Once you find the line that contains "Włącz alerty dla INTERSPPL", write out that line and every line after it to the end of the records, exactly and with nothing else.

(Stored items from a collection)

########

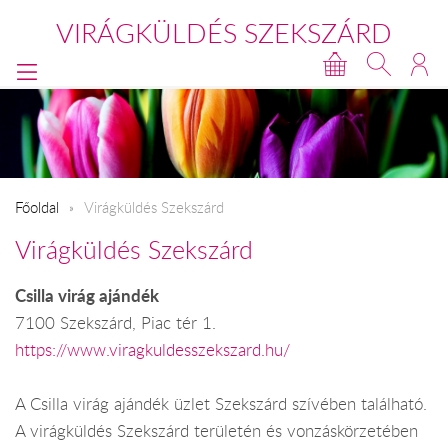
VIRÁGKÜLDÉS SZEKSZÁRD
Főoldal
Virágküldés Szekszárd
Virágküldés Szekszárd
Csilla virág ajándék
7100 Szekszárd, Piac tér 1.
https://www.viragkuldesszekszard.hu/
A Csilla virág ajándék üzlet Szekszárd szívében található.
A virágküldés Szekszárd területén és vonzáskörzetében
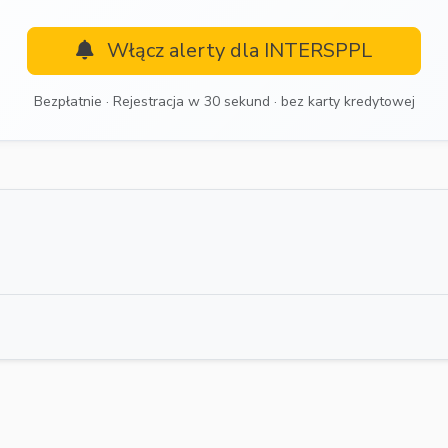
Włącz alerty dla INTERSPPL
Bezpłatnie · Rejestracja w 30 sekund · bez karty kredytowej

########

• **Written solution**
Włącz alerty dla INTERSPPL
Bezpłatnie · Rejestracja w 30 sekund · bez karty kredytowej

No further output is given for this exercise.